WORK TASK – Copy nothing from the entries below except the lines from the one containing "Emballages ménagers (434, 1886)" through the one containing "Teen XXX Videos (52, 2229)", and copy those exactly.

(Saved data entries)
■ ■ ■ ■

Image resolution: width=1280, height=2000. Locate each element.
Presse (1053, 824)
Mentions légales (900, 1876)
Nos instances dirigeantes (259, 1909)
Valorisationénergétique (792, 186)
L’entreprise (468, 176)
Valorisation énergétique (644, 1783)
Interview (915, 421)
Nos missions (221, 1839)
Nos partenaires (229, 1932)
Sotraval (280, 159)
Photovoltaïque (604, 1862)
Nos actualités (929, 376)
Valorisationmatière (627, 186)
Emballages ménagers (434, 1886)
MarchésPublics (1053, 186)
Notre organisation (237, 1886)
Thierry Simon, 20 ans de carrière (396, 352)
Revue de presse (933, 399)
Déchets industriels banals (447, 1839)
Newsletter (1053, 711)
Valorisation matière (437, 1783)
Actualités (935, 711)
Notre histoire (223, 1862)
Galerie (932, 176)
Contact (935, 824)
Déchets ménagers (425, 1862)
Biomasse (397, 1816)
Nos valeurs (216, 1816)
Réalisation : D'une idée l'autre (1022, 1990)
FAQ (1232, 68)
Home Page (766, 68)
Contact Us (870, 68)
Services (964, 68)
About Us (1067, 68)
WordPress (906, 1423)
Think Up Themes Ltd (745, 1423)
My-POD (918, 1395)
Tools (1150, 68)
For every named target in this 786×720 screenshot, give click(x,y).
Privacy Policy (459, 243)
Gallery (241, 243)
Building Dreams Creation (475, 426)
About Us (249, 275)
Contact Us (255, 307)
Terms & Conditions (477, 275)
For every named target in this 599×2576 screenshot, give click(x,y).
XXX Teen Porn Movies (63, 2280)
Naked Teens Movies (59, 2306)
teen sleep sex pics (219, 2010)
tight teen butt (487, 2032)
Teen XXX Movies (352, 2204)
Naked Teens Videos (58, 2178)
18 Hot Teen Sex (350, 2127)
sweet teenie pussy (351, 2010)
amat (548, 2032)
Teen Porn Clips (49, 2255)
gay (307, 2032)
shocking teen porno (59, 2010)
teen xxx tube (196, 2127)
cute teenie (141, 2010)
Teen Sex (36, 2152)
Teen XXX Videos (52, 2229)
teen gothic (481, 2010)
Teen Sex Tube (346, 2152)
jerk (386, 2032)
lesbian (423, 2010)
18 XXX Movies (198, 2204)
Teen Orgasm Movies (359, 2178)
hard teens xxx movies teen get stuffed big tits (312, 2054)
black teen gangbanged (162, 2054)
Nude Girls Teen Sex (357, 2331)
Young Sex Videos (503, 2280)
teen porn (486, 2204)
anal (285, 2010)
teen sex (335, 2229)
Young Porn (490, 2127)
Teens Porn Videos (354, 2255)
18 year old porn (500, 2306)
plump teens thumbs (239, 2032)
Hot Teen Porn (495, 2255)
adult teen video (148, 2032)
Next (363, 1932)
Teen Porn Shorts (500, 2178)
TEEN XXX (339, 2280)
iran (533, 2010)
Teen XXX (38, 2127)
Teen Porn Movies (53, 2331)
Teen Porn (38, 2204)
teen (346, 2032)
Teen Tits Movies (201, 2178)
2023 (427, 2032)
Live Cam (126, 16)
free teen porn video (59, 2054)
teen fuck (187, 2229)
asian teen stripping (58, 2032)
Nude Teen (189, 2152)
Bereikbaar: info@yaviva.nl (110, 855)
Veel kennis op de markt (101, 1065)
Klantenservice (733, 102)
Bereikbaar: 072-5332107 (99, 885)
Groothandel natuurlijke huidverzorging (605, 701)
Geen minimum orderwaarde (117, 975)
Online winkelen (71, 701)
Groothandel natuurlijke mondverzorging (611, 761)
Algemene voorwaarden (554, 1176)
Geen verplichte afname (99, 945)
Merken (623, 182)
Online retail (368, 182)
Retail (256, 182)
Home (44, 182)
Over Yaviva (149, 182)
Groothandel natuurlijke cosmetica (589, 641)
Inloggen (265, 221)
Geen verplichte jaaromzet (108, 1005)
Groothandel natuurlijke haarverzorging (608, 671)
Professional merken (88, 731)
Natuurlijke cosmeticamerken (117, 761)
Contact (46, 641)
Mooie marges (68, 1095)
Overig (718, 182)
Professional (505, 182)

■ ■ ■ ■

SOLVED PROBLEM –
Emballages ménagers (434, 1886)
MarchésPublics (1053, 186)
Notre organisation (237, 1886)
Thierry Simon, 20 ans de carrière (396, 352)
Revue de presse (933, 399)
Déchets industriels banals (447, 1839)
Newsletter (1053, 711)
Valorisation matière (437, 1783)
Actualités (935, 711)
Notre histoire (223, 1862)
Galerie (932, 176)
Contact (935, 824)
Déchets ménagers (425, 1862)
Biomasse (397, 1816)
Nos valeurs (216, 1816)
Réalisation : D'une idée l'autre (1022, 1990)
FAQ (1232, 68)
Home Page (766, 68)
Contact Us (870, 68)
Services (964, 68)
About Us (1067, 68)
WordPress (906, 1423)
Think Up Themes Ltd (745, 1423)
My-POD (918, 1395)
Tools (1150, 68)
For every named target in this 786×720 screenshot, give click(x,y).
Privacy Policy (459, 243)
Gallery (241, 243)
Building Dreams Creation (475, 426)
About Us (249, 275)
Contact Us (255, 307)
Terms & Conditions (477, 275)
For every named target in this 599×2576 screenshot, give click(x,y).
XXX Teen Porn Movies (63, 2280)
Naked Teens Movies (59, 2306)
teen sleep sex pics (219, 2010)
tight teen butt (487, 2032)
Teen XXX Movies (352, 2204)
Naked Teens Videos (58, 2178)
18 Hot Teen Sex (350, 2127)
sweet teenie pussy (351, 2010)
amat (548, 2032)
Teen Porn Clips (49, 2255)
gay (307, 2032)
shocking teen porno (59, 2010)
teen xxx tube (196, 2127)
cute teenie (141, 2010)
Teen Sex (36, 2152)
Teen XXX Videos (52, 2229)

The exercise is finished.